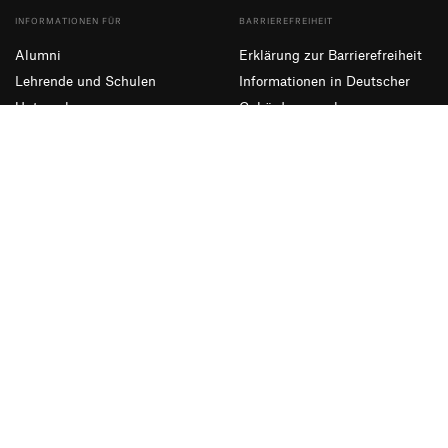
INFORMATIONEN FÜR
BARRIEREFREIHEIT
Alumni
Erklärung zur Barrierefreiheit
Lehrende und Schulen
Informationen in Deutscher
Unternehmen
Gebärdensprache
Presse und Medien
Leichte Sprache
NEWSLETTER ABONNIEREN
Eintragen
Facebook
Instagram
YouTube
Impressum
Datenschutzerklärung
Informationssicherheit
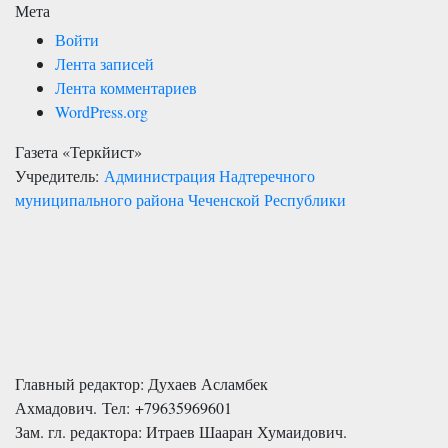
Мета
Войти
Лента записей
Лента комментариев
WordPress.org
Газета «Теркйист»
Учредитель:
Администрация Надтеречного
муниципального района Чеченской Республики
Главный редактор: Духаев Асламбек
Ахмадович. Тел:
+79635969601
Зам. гл. редактора: Итраев Шааран Хумаидович.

##########

Goal of the exercise: The answer is to be the lines from the one holding "Лента комментариев" through the end of the data above, transcribed character for character, both ends included.

Answer box:
Лента комментариев
WordPress.org
Газета «Теркйист»
Учредитель:
Администрация Надтеречного
муниципального района Чеченской Республики
Главный редактор: Духаев Асламбек
Ахмадович. Тел:
+79635969601
Зам. гл. редактора: Итраев Шааран Хумаидович.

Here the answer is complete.